On 8 March 2017 at 14:59, Sumit Bose <sbose(a)redhat.com> wrote:
> On Wed, Mar 08, 2017 at 02:09:09PM +0000, John Beranek wrote:
>> On 8 March 2017 at 13:40, Mote, Todd <moter(a)austin.utexas.edu> wrote:
>> > Does on my rhel 6 boxes. I'm not in front of a computer at the moment,
but
>> > there is a log where you can see it. Sssd_domain.log I think. I'll
look
>> > when I get to work and let you know. Might search the list archive too
I'm
>> > pretty sure I asked about it when adcli was still in the .7’s.
>>
>> Hmm, just reading a list thread from September 2016 where it's
>> suggested that adcli doesn't get on well with Samba,entitled "samba
>> 4.2.11, 4.2.14 and sssd?"
http://bit.ly/2n60x4r
>>
>> I wonder if having adcli installed, but using "net ads join" to join
>> the domain is still troublesome...
>
> Maybe adcli does not lead to the expected result because you use
> 'kerberos method = secrets and keytab'. adcli can only update the keytab
> but not the host password stored in Samba's secrets.tdb. So chances are
> that even if the keys in the keytab are updated Samba will still use the
> old one from secrets.tdb. Have you tried to use 'kerberos method =
> system keytab'?
Thanks Sumit, no change with just the config change, would I need to
clear out the Samba database after the change?
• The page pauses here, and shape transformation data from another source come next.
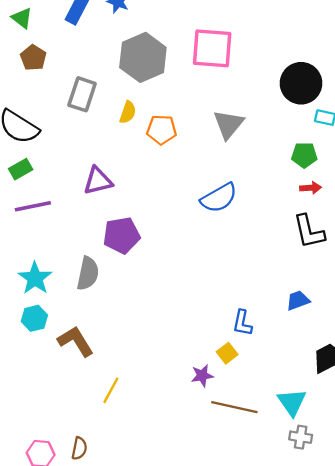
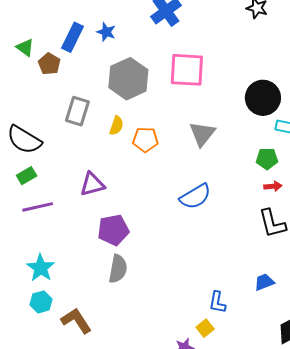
brown pentagon: (33, 58) -> (49, 64), moved
gray semicircle: (88, 273) -> (118, 269), moved

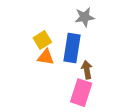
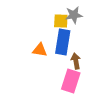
yellow square: (42, 40) -> (61, 21), moved, turned 35

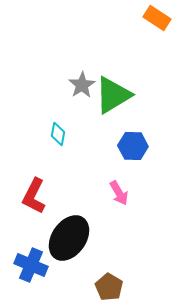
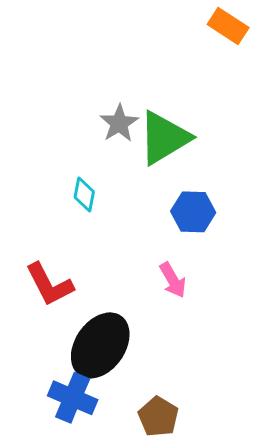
red L-shape: (34, 196) -> (49, 284), turned -54
blue cross: (31, 265) -> (73, 398), moved

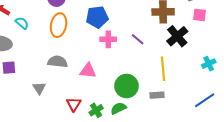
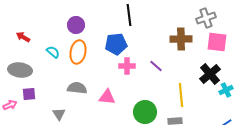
pink square: (200, 15) -> (217, 42), size x1.5
cyan semicircle: (22, 23) -> (53, 52), moved
black cross: (177, 36) -> (210, 74), moved

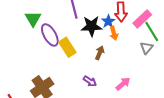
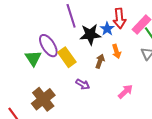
green triangle: (33, 19) -> (33, 58), moved
orange arrow: (114, 33) -> (116, 51), moved
purple arrow: (90, 81) -> (83, 84), moved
Getting the following, which may answer that question:
[2017/03/08 16:04:56.947025, 0] libads/kerberos_util.c:101(ads_kinit_password)
kerberos_kinit_password SERVER$(a)EXAMPLE.COM failed: Preauthentication failed
[2017/03/08 16:04:56.947192, 3]
printing/nt_printing_ads.c:639(check_published_printers)
ads_connect failed: Preauthentication failed
John
--
John Beranek To generalise is to be an idiot.